Agents Of Change


These are truly important people who remain unknown, but they are not a representative cross section of anything, and they are not players in great well-known historical movements like civil rights or feminism. Nor are they any kind of top ten. But they are a core section into a neglected stratum of the record, a layer of history where quiet people quietly change our lives in ways that affect us through and through, every day.


Malcom McLean engineered one of the two or three vital shifts in transportation in the last century. More than GATT or the 747, his development of containerized shipping changed world trade. It has been compared to the transition from sail to steam. It reduced shipping times from the United States to Europe by some four weeks, cutting loading and unloading at the docks from days to hours and enabling a vessel to carry four to five times as much freight as before. Workers no longer dreaded descending into ship holds, and cargoes rode in the far greater security of sealed containers.

Containerization, though, can best be viewed as a kind of technical Northwest Passage or Suez Canal, changing not only economics but geopolitics by connecting land and sea transport more profoundly than canals connect bodies of water. As “intermodality”—linkage between modes of transportation—became a favorite word not only of the freight industry but of executives and politicians who understood that clichés about the global economy could only be made tangible at docksides and on tarmacs, McLean proved himself a kind of Cortés and de Lesseps in one, a mental explorer and engineer.

Born in 1914 in rural Maxton, North Carolina, McLean bought his first truck in 1931. Six years later he found himself cooling his heels while his truck’s contents were loaded onto a ship in Hoboken, New Jersey. It occurred to him, he would later recall, that there must be some way simply to lift the trailer right onto the vessel and save enormous time and labor.

The idea stayed with him over two decades as that single truck multiplied to several, tens, and then hundreds. After he had built McLean Trucking into one of the nation’s largest freight fleets, he had the resources to return to his idea, designing containers and a specially fitted ship.

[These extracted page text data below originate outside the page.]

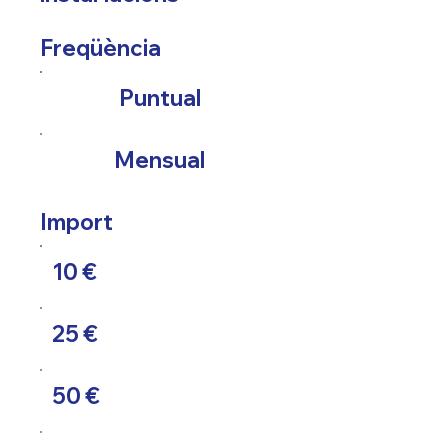
Freqüència
Puntual
Mensual
Import
10 €
25 €
50 €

On April 26, 1956, the first of his container ships, the Ideal X , left Port Newark a few miles from the Hoboken pierside where McLean had had his brainstorm.

It would take a full decade of battles against entrenched shipping firms, railroads, and unions before McLean went international, dispatching a container ship to Rotterdam in 1966. Soon the lower shipping costs produced by containerization made it possible for Americans to eat apples from New Zealand, record on Japanese VCRs, wear Hong Kong-produced jeans, and drink French Perrier water. Today, if you use it, eat it, or wear it, it probably reached you via a shipping container.

Containerization changed the landscape as well. You can see the revolution McLean wrought from the air above New York Harbor. To the east the crumbling piers of Brooklyn and Manhattan signal the old way of doing business. In the early 1950s the city had extensively redeveloped Brooklyn’s Furman Street piers, the setting for On the Waterfront . But immediately afterward McLean’s containerized shipping arrived, and the investment in the old break-bulk system was obsolete. On the western side of New York Harbor, by contrast, you see the flourishing ports of Elizabeth and Newark, New Jersey. There great stacks of containers sit straddled by the gantry cranes that pile them. Black tracks of rails and asphalt run toward them like furrows of earth. Any number of older cities have been so altered.

In 1969 McLean sold his containership company, Sea-Land, to R. J. Reynolds, which in turn sold it to CSX. The industry he had established would soon be dominated by huge Asian firms. The ships grew larger and larger—stacked so high with containers they seemed ready to capsize—and the system grew more and more sophisticated.

The cargo that once arrived in boxes, bales, barrels, and bags now comes in blank containers, with no indication to the human eye of their contents, but only a product code that machines can scan and computers trace. The system of that tracking has become so exact that a two-week journey can be timed for arrival within fifteen minutes. That fact has helped make possible another fundamental change in the world economy: global “just-in-time” manufacturing, in which, for instance, automobile engines from Japan arrive at the Toyota plant in Georgetown, Kentucky, still sealed in their containers, less than an hour before they are placed beneath the hoods of cars.



Highway 61, the legendary blacktop road celebrated in blues lyrics, was the highway of freedom from the Mississippi Delta. And its northern conclusion, at least spiritually, was Maxwell Street, the jostling marketplace that was Chicago’s equivalent of New York’s Lower East Side. There the sons of sharecroppers mingled with the sons of kulaks. Maxwell Street was the eventual destination of two boys, Leonard and Phil Chez, who arrived at Ellis Island from a village near Pinsk, Poland, on Columbus Day 1928 and traded their last name for Chess.